→ **SUPPLIED INFORMATION**
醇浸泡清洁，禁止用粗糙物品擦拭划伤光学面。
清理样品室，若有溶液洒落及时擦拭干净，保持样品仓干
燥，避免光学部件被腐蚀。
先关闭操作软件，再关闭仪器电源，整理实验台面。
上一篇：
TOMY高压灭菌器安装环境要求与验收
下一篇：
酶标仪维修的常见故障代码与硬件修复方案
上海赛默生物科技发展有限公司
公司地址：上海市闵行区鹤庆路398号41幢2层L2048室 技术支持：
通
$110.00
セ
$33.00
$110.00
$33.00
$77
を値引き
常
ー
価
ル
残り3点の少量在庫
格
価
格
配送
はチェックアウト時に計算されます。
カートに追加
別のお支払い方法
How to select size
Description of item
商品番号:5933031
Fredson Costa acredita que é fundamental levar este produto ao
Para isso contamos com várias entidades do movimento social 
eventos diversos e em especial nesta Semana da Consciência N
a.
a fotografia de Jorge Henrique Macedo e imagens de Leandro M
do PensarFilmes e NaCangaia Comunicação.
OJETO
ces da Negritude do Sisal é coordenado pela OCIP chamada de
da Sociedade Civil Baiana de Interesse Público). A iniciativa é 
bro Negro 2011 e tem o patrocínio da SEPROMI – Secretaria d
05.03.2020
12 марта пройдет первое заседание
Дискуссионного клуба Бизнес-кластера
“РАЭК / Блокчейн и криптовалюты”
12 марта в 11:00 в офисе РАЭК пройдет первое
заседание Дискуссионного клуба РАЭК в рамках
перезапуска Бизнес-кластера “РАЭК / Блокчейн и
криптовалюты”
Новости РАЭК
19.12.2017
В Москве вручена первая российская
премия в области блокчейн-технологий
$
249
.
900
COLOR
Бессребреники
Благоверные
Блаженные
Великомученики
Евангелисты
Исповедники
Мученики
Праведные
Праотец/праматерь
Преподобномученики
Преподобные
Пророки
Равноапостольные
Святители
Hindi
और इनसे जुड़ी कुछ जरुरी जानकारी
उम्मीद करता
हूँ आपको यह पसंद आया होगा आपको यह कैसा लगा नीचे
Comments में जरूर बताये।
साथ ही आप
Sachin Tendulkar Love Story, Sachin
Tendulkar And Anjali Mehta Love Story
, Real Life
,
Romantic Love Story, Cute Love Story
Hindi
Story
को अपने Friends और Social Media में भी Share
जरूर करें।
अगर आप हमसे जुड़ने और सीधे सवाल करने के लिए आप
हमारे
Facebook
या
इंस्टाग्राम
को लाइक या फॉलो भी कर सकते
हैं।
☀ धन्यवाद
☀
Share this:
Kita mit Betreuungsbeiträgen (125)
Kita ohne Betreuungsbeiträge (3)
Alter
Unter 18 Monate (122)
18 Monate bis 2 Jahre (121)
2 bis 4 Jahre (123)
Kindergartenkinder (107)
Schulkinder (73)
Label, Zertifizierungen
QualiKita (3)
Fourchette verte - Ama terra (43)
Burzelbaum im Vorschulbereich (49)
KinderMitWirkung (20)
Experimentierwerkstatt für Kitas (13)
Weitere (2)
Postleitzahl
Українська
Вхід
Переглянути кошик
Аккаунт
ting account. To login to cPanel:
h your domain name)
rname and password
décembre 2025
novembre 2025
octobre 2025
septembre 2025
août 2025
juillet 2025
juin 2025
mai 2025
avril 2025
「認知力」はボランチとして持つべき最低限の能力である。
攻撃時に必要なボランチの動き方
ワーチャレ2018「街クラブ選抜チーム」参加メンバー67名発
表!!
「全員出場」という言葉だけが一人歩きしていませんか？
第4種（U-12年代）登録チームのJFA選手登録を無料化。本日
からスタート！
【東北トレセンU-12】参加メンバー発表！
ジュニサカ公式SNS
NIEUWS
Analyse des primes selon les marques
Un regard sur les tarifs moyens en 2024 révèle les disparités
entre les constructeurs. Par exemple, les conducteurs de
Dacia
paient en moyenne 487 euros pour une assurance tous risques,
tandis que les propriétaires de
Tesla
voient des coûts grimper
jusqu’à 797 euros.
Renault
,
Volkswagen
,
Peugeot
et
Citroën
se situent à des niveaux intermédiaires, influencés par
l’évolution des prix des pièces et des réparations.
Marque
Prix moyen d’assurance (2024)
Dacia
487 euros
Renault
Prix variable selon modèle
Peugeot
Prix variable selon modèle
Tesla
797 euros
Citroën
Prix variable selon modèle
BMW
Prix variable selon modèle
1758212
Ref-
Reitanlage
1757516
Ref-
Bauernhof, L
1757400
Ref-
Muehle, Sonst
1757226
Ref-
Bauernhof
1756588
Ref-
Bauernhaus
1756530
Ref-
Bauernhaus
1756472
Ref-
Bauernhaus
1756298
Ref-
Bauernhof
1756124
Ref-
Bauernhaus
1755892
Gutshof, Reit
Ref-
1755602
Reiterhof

→ **TASK DESCRIPTION**
Scan the material above for the word "Дискуссионного", and copy each line where it appears.

→ **EXERCISE SOLUTION**
Дискуссионного клуба Бизнес-кластера
заседание Дискуссионного клуба РАЭК в рамках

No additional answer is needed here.